Collection entries
************
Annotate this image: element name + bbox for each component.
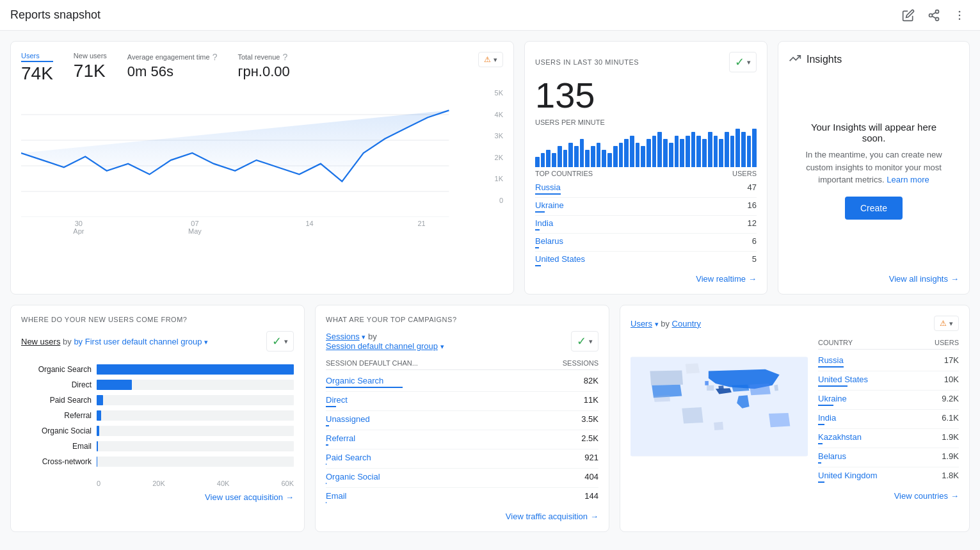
more-icon[interactable] <box>949 5 970 26</box>
realtime-bar <box>591 146 595 167</box>
country-name[interactable]: United States <box>535 254 585 264</box>
sessions-channel-name[interactable]: Organic Social <box>326 472 380 484</box>
realtime-control-btn[interactable]: ✓ ▾ <box>729 52 757 72</box>
new-users-value: 71K <box>74 61 107 81</box>
geo-alert-badge[interactable]: ⚠ ▾ <box>934 316 959 331</box>
campaigns-control-btn[interactable]: ✓ ▾ <box>571 331 598 352</box>
campaigns-card: WHAT ARE YOUR TOP CAMPAIGNS? Sessions ▾ … <box>315 305 609 532</box>
svg-line-4 <box>932 12 936 14</box>
geo-country-name[interactable]: India <box>818 413 836 425</box>
share-icon[interactable] <box>924 5 944 26</box>
acquisition-chart-label: New users by by First user default chann… <box>21 337 208 346</box>
chart-x-labels: 30 Apr 07 May 14 21 <box>21 220 503 235</box>
country-value: 16 <box>748 200 757 213</box>
horizontal-bar-chart: Organic Search Direct Paid Search Referr… <box>21 359 294 477</box>
realtime-bar <box>714 136 718 167</box>
sessions-value: 921 <box>584 453 598 465</box>
hbar-label: Email <box>21 442 92 451</box>
geo-country-dropdown[interactable]: Country <box>672 319 702 328</box>
sessions-value: 11K <box>584 395 598 407</box>
hbar-track <box>97 426 294 436</box>
campaigns-section-title: WHAT ARE YOUR TOP CAMPAIGNS? <box>326 316 598 323</box>
sessions-dropdown-arrow[interactable]: ▾ <box>362 333 365 341</box>
hbar-fill <box>97 410 101 421</box>
insights-footer: View all insights → <box>789 264 959 284</box>
metrics-card: Users 74K New users 71K Average engageme… <box>10 41 514 295</box>
acquisition-control-btn[interactable]: ✓ ▾ <box>266 331 294 352</box>
page-title: Reports snapshot <box>10 8 100 22</box>
channel-group-dropdown-arrow[interactable]: ▾ <box>440 343 444 350</box>
view-all-insights-link[interactable]: View all insights → <box>889 274 959 284</box>
geo-country-name[interactable]: United States <box>818 375 868 387</box>
sessions-channel-name[interactable]: Direct <box>326 395 348 407</box>
sessions-channel-name[interactable]: Referral <box>326 433 355 446</box>
sessions-row: Unassigned 3.5K <box>326 411 598 430</box>
chart-x-label-3: 14 <box>306 220 314 235</box>
svg-point-2 <box>936 17 939 20</box>
insights-title: Insights <box>807 54 842 65</box>
insights-arrow-icon: → <box>951 274 959 284</box>
chart-x-label-1: 30 Apr <box>73 220 84 235</box>
view-realtime-link[interactable]: View realtime → <box>696 274 757 284</box>
geo-country-name[interactable]: Belarus <box>818 451 846 464</box>
geo-users-dropdown-arrow[interactable]: ▾ <box>655 320 659 328</box>
realtime-bar <box>680 139 684 167</box>
geo-country-name[interactable]: Ukraine <box>818 394 847 406</box>
learn-more-link[interactable]: Learn more <box>887 175 929 184</box>
edit-icon[interactable] <box>898 5 919 26</box>
sessions-channel-name[interactable]: Paid Search <box>326 453 371 465</box>
hbar-track <box>97 364 294 375</box>
hbar-row: Cross-network <box>21 457 294 467</box>
hbar-row: Direct <box>21 380 294 390</box>
realtime-bar <box>607 153 612 167</box>
avg-engagement-info-icon[interactable]: ? <box>213 52 218 62</box>
hbar-x-labels: 020K40K60K <box>21 480 294 487</box>
geo-country-value: 10K <box>944 375 959 387</box>
channel-group-dropdown[interactable]: by First user default channel group <box>74 337 202 346</box>
hbar-x-label: 0 <box>97 480 100 487</box>
sessions-channel-name[interactable]: Unassigned <box>326 414 370 426</box>
acq-arrow-icon: → <box>285 492 294 502</box>
realtime-bar <box>730 136 735 167</box>
channel-group-dropdown-2[interactable]: Session default channel group <box>326 341 438 351</box>
realtime-bar <box>630 136 634 167</box>
camp-arrow-icon: → <box>590 512 598 521</box>
view-user-acquisition-link[interactable]: View user acquisition → <box>205 492 294 502</box>
total-revenue-info-icon[interactable]: ? <box>282 52 287 62</box>
country-name[interactable]: India <box>535 218 553 228</box>
create-button[interactable]: Create <box>845 197 903 220</box>
country-value: 12 <box>748 218 757 231</box>
users-label[interactable]: Users <box>21 52 53 62</box>
geo-country-row: Kazakhstan 1.9K <box>818 429 959 448</box>
channel-dropdown-arrow[interactable]: ▾ <box>204 338 208 346</box>
sessions-channel-name[interactable]: Email <box>326 491 347 503</box>
line-chart-svg <box>21 89 478 217</box>
svg-point-6 <box>959 14 961 16</box>
country-list: COUNTRY USERS Russia 17K United States 1… <box>818 336 959 486</box>
country-name[interactable]: Ukraine <box>535 200 564 210</box>
hbar-fill <box>97 380 132 390</box>
geo-alert-icon: ⚠ <box>940 319 947 328</box>
alert-badge[interactable]: ⚠ ▾ <box>478 52 503 67</box>
sessions-channel-name[interactable]: Organic Search <box>326 376 403 388</box>
realtime-bar <box>735 129 740 167</box>
geo-country-name[interactable]: Kazakhstan <box>818 432 862 444</box>
sessions-row: Organic Social 404 <box>326 469 598 488</box>
sessions-table: Organic Search 82K Direct 11K Unassigned… <box>326 373 598 506</box>
avg-engagement-label: Average engagement time ? <box>127 52 218 62</box>
country-name[interactable]: Belarus <box>535 236 563 246</box>
svg-point-5 <box>959 10 961 12</box>
view-traffic-acquisition-link[interactable]: View traffic acquisition → <box>506 512 598 521</box>
hbar-label: Referral <box>21 411 92 420</box>
geo-country-name[interactable]: United Kingdom <box>818 471 878 483</box>
users-value: 74K <box>21 63 53 84</box>
new-users-label[interactable]: New users <box>74 52 107 60</box>
geo-country-name[interactable]: Russia <box>818 355 844 368</box>
svg-line-3 <box>932 16 936 18</box>
view-countries-link[interactable]: View countries → <box>894 491 959 501</box>
sessions-dropdown[interactable]: Sessions <box>326 332 360 341</box>
geo-users-dropdown[interactable]: Users <box>631 319 652 328</box>
hbar-fill <box>97 426 99 436</box>
realtime-bar <box>708 132 712 167</box>
country-name[interactable]: Russia <box>535 182 561 192</box>
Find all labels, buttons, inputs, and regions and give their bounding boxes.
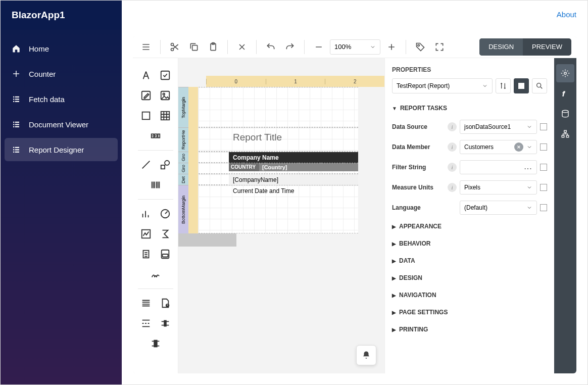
charcomb-tool[interactable] — [150, 130, 162, 142]
data-tab[interactable] — [556, 105, 574, 123]
toc-tool[interactable] — [140, 297, 152, 309]
delete-button[interactable] — [234, 39, 250, 55]
section-reportheader[interactable]: ReportHe — [178, 127, 188, 152]
reset-button[interactable] — [540, 204, 547, 211]
svg-point-29 — [537, 83, 541, 87]
svg-point-22 — [165, 304, 169, 307]
sidebar-item-reportdesigner[interactable]: Report Designer — [5, 138, 118, 161]
sidebar-item-home[interactable]: Home — [5, 37, 118, 60]
group-header-field[interactable]: [Country] — [259, 163, 358, 171]
category-view-button[interactable] — [514, 78, 529, 93]
picture-tool[interactable] — [159, 89, 171, 102]
section-groupheader1[interactable]: Gro — [178, 152, 188, 163]
explorer-tab[interactable] — [556, 125, 574, 143]
sidebar-item-docviewer[interactable]: Document Viewer — [5, 113, 118, 136]
notifications-button[interactable] — [356, 345, 376, 365]
signature-tool[interactable] — [150, 268, 162, 280]
category-report-tasks[interactable]: ▼REPORT TASKS — [392, 100, 547, 117]
reset-button[interactable] — [540, 184, 547, 191]
reset-button[interactable] — [540, 123, 547, 130]
info-icon[interactable]: i — [448, 122, 457, 131]
spark-icon — [140, 228, 152, 239]
label-tool[interactable] — [140, 69, 152, 81]
redo-button[interactable] — [282, 39, 298, 55]
gauge-tool[interactable] — [159, 208, 171, 220]
barcode-tool[interactable] — [150, 179, 162, 191]
data-member-select[interactable]: Customers — [460, 140, 537, 154]
sort-button[interactable] — [496, 78, 511, 93]
section-groupheader2[interactable]: Gro — [178, 163, 188, 174]
field-data-member: Data Member i Customers — [392, 137, 547, 157]
category-navigation[interactable]: ▶NAVIGATION — [392, 286, 547, 304]
edit-icon — [140, 90, 152, 101]
pageinfo-tool[interactable] — [159, 297, 171, 309]
category-appearance[interactable]: ▶APPEARANCE — [392, 218, 547, 235]
report-page[interactable]: Report Title Company Name COUNTRY[Countr… — [199, 87, 358, 233]
data-source-select[interactable]: jsonDataSource1 — [460, 120, 537, 134]
home-icon — [12, 44, 21, 53]
preview-mode-button[interactable]: PREVIEW — [523, 38, 571, 56]
line-tool[interactable] — [140, 159, 152, 171]
column-header[interactable]: Company Name — [229, 152, 358, 163]
sidebar-item-counter[interactable]: Counter — [5, 62, 118, 85]
table-tool[interactable] — [159, 110, 171, 122]
clear-icon[interactable] — [514, 142, 523, 152]
menu-button[interactable] — [138, 39, 154, 55]
category-page-settings[interactable]: ▶PAGE SETTINGS — [392, 304, 547, 321]
checkbox-tool[interactable] — [159, 69, 171, 81]
object-selector[interactable]: TestReport (Report) — [392, 78, 493, 93]
page-end-strip — [178, 233, 236, 247]
scripts-button[interactable] — [412, 39, 428, 55]
richtext-tool[interactable] — [140, 89, 152, 102]
ellipsis-icon[interactable]: ... — [524, 164, 532, 171]
category-behavior[interactable]: ▶BEHAVIOR — [392, 235, 547, 252]
info-icon[interactable]: i — [448, 183, 457, 192]
pivot-tool[interactable] — [159, 228, 171, 240]
group-header-label[interactable]: COUNTRY — [229, 163, 259, 171]
field-filter-string: Filter String i ... — [392, 157, 547, 177]
reset-button[interactable] — [540, 164, 547, 171]
info-icon[interactable]: i — [448, 142, 457, 152]
page-footer-field[interactable]: Current Date and Time — [229, 185, 358, 197]
design-surface[interactable]: 0 1 2 TopMargin ReportHe Gro Gro Det Bot… — [178, 58, 384, 373]
section-topmargin[interactable]: TopMargin — [178, 87, 188, 127]
sidebar-item-fetch[interactable]: Fetch data — [5, 87, 118, 111]
sigma-icon — [160, 228, 171, 239]
pdfcontent-tool[interactable] — [159, 248, 171, 260]
zoom-select[interactable]: 100% — [330, 39, 380, 55]
zoom-in-button[interactable] — [383, 39, 400, 55]
report-title-label[interactable]: Report Title — [199, 128, 358, 146]
properties-tab[interactable] — [556, 64, 574, 82]
undo-button[interactable] — [263, 39, 279, 55]
about-link[interactable]: About — [557, 10, 576, 19]
panel-tool[interactable] — [140, 110, 152, 122]
language-select[interactable]: (Default) — [460, 201, 537, 215]
cut-button[interactable] — [167, 39, 183, 55]
category-design[interactable]: ▶DESIGN — [392, 269, 547, 286]
fullscreen-button[interactable] — [431, 39, 448, 55]
sparkline-tool[interactable] — [140, 228, 152, 240]
category-printing[interactable]: ▶PRINTING — [392, 321, 547, 338]
section-detail[interactable]: Det — [178, 174, 188, 185]
reset-button[interactable] — [540, 143, 547, 151]
info-icon[interactable]: i — [448, 163, 457, 172]
design-mode-button[interactable]: DESIGN — [479, 38, 523, 56]
crosstab-tool[interactable] — [150, 338, 162, 350]
shape-tool[interactable] — [159, 159, 171, 171]
field-data-source: Data Source i jsonDataSource1 — [392, 117, 547, 137]
measure-units-select[interactable]: Pixels — [460, 180, 537, 195]
section-bottommargin[interactable]: BottomMargin — [178, 185, 188, 233]
pagebreak-tool[interactable] — [140, 317, 152, 329]
detail-field[interactable]: [CompanyName] — [229, 174, 358, 185]
subreport-tool[interactable] — [140, 248, 152, 260]
copy-button[interactable] — [186, 39, 202, 55]
zoom-out-button[interactable] — [311, 39, 327, 55]
list-icon — [12, 145, 21, 154]
expressions-tab[interactable]: f — [556, 84, 574, 103]
paste-button[interactable] — [205, 39, 221, 55]
filter-string-input[interactable]: ... — [460, 160, 537, 174]
crossband-tool[interactable] — [159, 317, 171, 329]
search-button[interactable] — [532, 78, 547, 93]
chart-tool[interactable] — [140, 208, 152, 220]
category-data[interactable]: ▶DATA — [392, 252, 547, 269]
************
- **PROBLEM REQUIREMENTS**
Filter the records for the word "member" and show every line that has it.

- **REPLY TO THE TASK**
data-member-select[interactable]: Customers — [460, 140, 537, 154]
field-data-member: Data Member i Customers — [392, 137, 547, 157]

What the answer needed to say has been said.